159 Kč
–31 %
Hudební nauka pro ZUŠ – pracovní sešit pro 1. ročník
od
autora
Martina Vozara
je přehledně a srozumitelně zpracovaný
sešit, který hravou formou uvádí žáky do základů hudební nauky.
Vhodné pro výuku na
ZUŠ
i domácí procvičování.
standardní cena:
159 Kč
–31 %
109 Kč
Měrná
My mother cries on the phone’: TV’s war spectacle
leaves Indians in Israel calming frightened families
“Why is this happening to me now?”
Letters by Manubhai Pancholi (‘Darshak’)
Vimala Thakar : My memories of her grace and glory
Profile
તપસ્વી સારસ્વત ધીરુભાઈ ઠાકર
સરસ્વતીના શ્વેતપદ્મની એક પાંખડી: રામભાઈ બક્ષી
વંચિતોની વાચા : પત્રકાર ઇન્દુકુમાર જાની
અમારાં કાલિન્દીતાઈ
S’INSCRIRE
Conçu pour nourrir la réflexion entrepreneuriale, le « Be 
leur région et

## [What to do]
Your reply should consist only of the lines from the one containing "is this happening" through the last line of the records, each reproduced exactly.

## [Answer space]
“Why is this happening to me now?”
Letters by Manubhai Pancholi (‘Darshak’)
Vimala Thakar : My memories of her grace and glory
Profile
તપસ્વી સારસ્વત ધીરુભાઈ ઠાકર
સરસ્વતીના શ્વેતપદ્મની એક પાંખડી: રામભાઈ બક્ષી
વંચિતોની વાચા : પત્રકાર ઇન્દુકુમાર જાની
અમારાં કાલિન્દીતાઈ
S’INSCRIRE
Conçu pour nourrir la réflexion entrepreneuriale, le « Be 
leur région et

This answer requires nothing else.